Transcribe each entry in full, and leave the images out.

[Recorded data]
↓↓↓

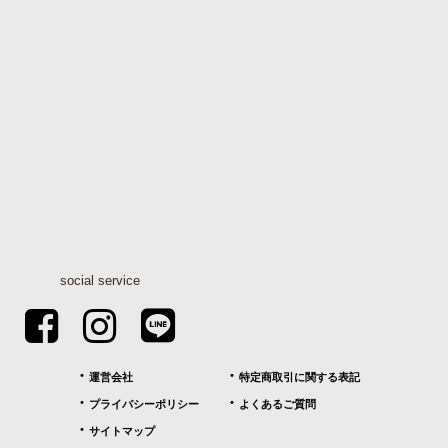
social service
運営会社
特定商取引に関する表記
プライバシーポリシー
よくあるご質問
サイトマップ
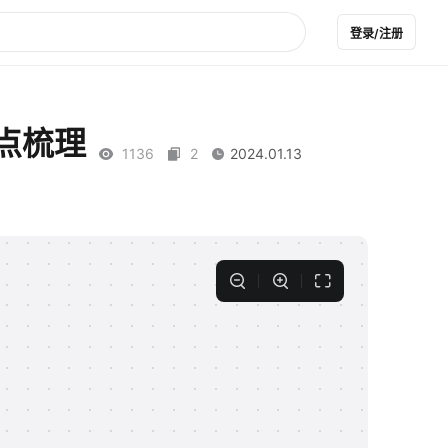
登录/注册
点梳理
1136
2
2024.01.13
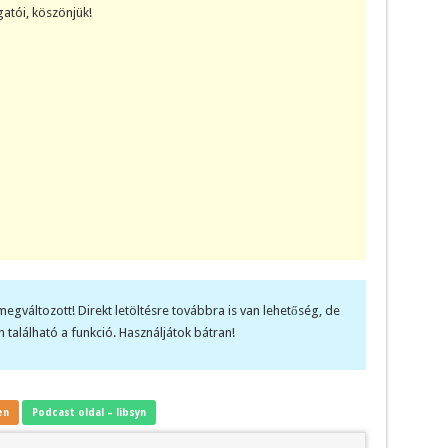
atói, köszönjük!
megváltozott! Direkt letöltésre továbbra is van lehetőség, de
 található a funkció. Használjátok bátran!
en
Podcast oldal – libsyn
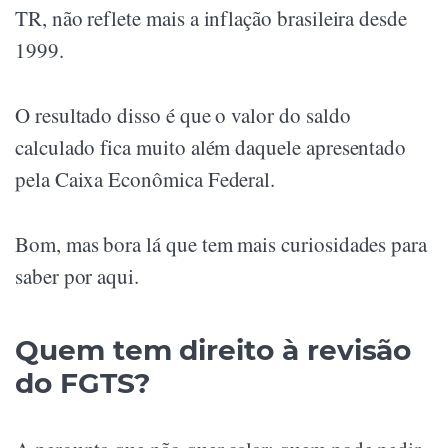
TR, não reflete mais a inflação brasileira desde
1999.
O resultado disso é que o valor do saldo
calculado fica muito além daquele apresentado
pela Caixa Econômica Federal.
Bom, mas bora lá que tem mais curiosidades para
saber por aqui.
Quem tem direito à revisão
do FGTS?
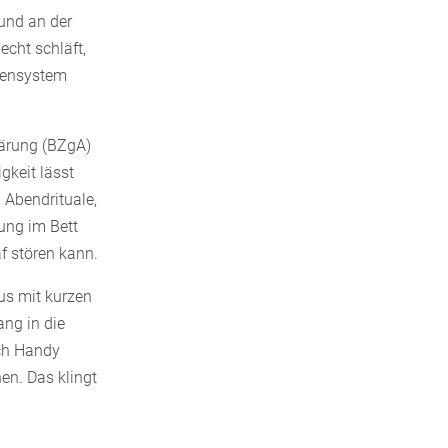
 und an der
echt schläft,
rvensystem
lärung (BZgA)
keit lässt
 Abendrituale,
ung im Bett
f stören kann.
mus mit kurzen
ng in die
ch Handy
en. Das klingt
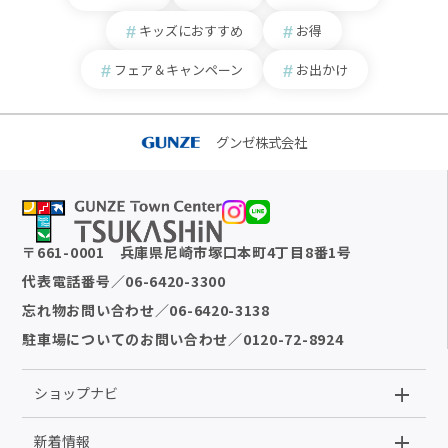
キッズにおすすめ
お得
フェア＆キャンペーン
お出かけ
グンゼ株式会社
〒
661-0001
兵庫県尼崎市塚口本町4丁目8番1号
代表電話番号
／
06-6420-3300
忘れ物お問い合わせ
／
06-6420-3138
駐車場についてのお問い合わせ
／
0120-72-8924
ショップナビ
新着情報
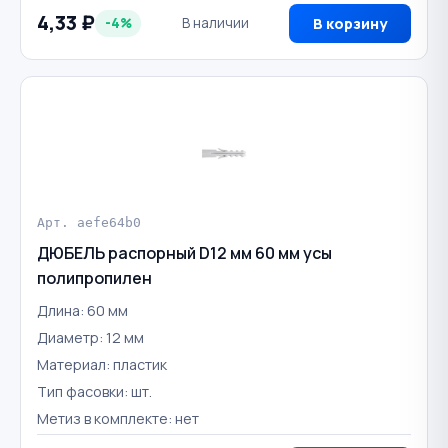
4,33 ₽
-4%
В наличии
В корзину
Арт. aefe64b0
ДЮБЕЛЬ распорный D12 мм 60 мм усы
полипропилен
Длина: 60 мм
Диаметр: 12 мм
Материал: пластик
Тип фасовки: шт.
Метиз в комплекте: нет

↑↑↑

**Solution to this problem**
social service
運営会社
特定商取引に関する表記
プライバシーポリシー
よくあるご質問
サイトマップ
登录/注册
点梳理
1136
2
2024.01.13
atói, köszönjük!
megváltozott! Direkt letöltésre továbbra is van lehetőség, de
 található a funkció. Használjátok bátran!
en
Podcast oldal – libsyn
TR, não reflete mais a inflação brasileira desde
1999.
O resultado disso é que o valor do saldo
calculado fica muito além daquele apresentado
pela Caixa Econômica Federal.
Bom, mas bora lá que tem mais curiosidades para
saber por aqui.
Quem tem direito à revisão
do FGTS?
 und an der
echt schläft,
rvensystem
lärung (BZgA)
keit lässt
 Abendrituale,
ung im Bett
f stören kann.
mus mit kurzen
ng in die
ch Handy
en. Das klingt
キッズにおすすめ
お得
フェア＆キャンペーン
お出かけ
グンゼ株式会社
〒
661-0001
兵庫県尼崎市塚口本町4丁目8番1号
代表電話番号
／
06-6420-3300
忘れ物お問い合わせ
／
06-6420-3138
駐車場についてのお問い合わせ
／
0120-72-8924
ショップナビ
新着情報
4,33 ₽
-4%
В наличии
В корзину
Арт. aefe64b0
ДЮБЕЛЬ распорный D12 мм 60 мм усы
полипропилен
Длина: 60 мм
Диаметр: 12 мм
Материал: пластик
Тип фасовки: шт.
Метиз в комплекте: нет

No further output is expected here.